Rust, the survival game that is notoriously difficult for new players, has released its February 2021 update with its new softcore game mode. With softcore servers, players who are new to the game benefit from some key changes that give them a better chance at surviving and learning to play. Among other things, the softcore mode includes safe zones for respawning.

Vanilla Rust servers are ‘hardcore’ servers; you spawn naked on a beach where the odds are high that you’ll be quickly killed before you can start harvesting materials and getting supplies to make your own base. The softcore game mode isn’t too different, but there are some tweaks to help you get a head start.

These servers only let players view the content of wounded players, plus the maximum team size is limited to four people. Assuming the player isn’t flagged as hostile, they can also spawn at the Outpost and Bandit Town safe zones whenever they’d like.

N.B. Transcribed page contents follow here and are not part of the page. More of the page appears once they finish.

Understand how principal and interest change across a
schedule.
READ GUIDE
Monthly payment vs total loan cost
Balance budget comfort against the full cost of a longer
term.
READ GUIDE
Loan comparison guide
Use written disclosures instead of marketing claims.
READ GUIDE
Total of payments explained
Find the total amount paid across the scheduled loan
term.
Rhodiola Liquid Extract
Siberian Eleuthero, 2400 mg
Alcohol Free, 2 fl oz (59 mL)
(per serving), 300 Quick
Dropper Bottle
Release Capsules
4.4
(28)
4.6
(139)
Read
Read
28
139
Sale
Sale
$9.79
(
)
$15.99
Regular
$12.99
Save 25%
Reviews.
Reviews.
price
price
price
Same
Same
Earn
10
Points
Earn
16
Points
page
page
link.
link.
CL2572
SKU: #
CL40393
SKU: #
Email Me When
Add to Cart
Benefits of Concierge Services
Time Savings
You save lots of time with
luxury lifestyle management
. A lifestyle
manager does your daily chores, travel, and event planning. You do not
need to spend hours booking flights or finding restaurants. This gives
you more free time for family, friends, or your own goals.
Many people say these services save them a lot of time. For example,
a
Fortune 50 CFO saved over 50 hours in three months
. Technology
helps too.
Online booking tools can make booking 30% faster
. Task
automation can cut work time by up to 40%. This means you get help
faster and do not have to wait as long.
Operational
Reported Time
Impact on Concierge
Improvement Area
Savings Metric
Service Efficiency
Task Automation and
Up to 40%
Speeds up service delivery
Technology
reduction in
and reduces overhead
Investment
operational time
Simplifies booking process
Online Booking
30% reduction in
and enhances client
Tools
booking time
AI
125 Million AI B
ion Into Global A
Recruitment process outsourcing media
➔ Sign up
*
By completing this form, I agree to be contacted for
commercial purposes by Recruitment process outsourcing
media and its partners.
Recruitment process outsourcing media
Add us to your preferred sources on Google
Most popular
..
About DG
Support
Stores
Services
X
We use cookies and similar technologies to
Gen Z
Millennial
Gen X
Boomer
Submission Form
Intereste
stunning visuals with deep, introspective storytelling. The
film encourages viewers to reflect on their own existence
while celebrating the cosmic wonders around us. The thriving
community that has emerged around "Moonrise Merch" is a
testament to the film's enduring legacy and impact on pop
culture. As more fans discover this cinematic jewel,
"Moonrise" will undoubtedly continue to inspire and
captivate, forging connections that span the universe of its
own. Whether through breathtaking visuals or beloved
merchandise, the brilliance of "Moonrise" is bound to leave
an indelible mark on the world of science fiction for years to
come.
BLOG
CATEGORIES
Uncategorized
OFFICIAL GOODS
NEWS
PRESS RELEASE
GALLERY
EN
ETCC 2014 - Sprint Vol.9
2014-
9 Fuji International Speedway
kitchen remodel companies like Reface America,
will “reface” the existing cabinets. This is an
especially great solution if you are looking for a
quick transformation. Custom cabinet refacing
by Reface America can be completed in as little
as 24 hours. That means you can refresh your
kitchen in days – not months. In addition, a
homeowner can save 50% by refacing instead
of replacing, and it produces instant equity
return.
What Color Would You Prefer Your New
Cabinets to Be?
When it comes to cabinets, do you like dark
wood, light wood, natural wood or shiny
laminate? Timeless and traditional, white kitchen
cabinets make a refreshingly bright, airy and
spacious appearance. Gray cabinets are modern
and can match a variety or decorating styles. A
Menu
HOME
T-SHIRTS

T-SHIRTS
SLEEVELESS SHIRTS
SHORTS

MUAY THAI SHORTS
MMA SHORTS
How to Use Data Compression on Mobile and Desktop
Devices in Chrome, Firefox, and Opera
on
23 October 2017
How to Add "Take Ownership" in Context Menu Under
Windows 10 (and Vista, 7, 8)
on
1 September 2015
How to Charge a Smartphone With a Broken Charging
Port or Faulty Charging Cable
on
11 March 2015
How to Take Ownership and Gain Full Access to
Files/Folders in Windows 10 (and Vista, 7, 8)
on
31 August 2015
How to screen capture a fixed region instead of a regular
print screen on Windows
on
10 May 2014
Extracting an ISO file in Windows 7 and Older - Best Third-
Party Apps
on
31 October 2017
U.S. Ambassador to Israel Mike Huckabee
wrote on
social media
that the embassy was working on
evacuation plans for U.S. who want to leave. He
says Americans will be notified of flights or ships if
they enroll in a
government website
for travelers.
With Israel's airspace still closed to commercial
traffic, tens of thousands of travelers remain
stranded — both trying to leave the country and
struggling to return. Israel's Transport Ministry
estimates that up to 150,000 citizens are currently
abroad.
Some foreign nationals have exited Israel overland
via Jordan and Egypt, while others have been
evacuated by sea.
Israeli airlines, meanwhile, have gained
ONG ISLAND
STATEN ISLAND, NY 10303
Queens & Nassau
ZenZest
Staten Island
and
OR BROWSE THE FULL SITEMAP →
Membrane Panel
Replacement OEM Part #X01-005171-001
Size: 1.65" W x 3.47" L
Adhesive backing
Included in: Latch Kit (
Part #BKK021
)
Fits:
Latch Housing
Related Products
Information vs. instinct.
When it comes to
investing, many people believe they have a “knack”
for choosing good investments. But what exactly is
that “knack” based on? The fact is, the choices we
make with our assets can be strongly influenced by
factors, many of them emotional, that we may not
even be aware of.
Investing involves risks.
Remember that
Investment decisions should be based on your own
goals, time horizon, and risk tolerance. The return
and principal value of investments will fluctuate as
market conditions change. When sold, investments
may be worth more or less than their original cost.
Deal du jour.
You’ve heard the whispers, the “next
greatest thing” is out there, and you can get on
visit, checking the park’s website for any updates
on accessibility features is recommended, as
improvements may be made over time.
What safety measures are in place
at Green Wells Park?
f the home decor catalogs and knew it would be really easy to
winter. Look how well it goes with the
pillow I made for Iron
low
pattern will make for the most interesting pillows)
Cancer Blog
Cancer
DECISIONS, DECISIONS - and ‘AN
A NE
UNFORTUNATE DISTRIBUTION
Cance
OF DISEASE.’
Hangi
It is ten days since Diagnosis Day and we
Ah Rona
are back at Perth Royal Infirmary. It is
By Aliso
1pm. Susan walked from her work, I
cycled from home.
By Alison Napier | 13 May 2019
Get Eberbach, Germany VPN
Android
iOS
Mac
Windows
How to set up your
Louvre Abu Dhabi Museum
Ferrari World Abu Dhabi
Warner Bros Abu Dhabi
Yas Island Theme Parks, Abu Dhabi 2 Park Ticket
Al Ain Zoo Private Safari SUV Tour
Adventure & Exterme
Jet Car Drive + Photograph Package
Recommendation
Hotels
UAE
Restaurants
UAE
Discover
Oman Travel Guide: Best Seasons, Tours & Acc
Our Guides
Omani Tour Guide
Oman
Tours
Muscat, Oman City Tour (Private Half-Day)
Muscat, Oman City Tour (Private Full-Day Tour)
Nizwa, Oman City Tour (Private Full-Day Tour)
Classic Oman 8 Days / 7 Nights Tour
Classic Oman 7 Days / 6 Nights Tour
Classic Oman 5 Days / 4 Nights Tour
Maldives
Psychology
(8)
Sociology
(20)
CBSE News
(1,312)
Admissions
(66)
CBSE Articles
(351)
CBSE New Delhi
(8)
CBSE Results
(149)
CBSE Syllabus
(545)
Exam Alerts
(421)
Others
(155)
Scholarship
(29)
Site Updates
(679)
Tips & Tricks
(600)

Assuming you are killed, you’ll be able to get half your items back at a reclaim terminal (above) or at the spot where you died. The Rust team describes the 10 new softcore servers as ‘a good starting place for a more casual mode,’ one that will see improvements in the future.

In addition, this update also brings Marketplaces to the Outpost and Bandit Camp monuments. With these vending machines, players can open a terminal and place an order for different items, which are then delivered using a drone. This is a tricky option: though you can get the items you need, it can also take up to five minutes for the drone to arrive.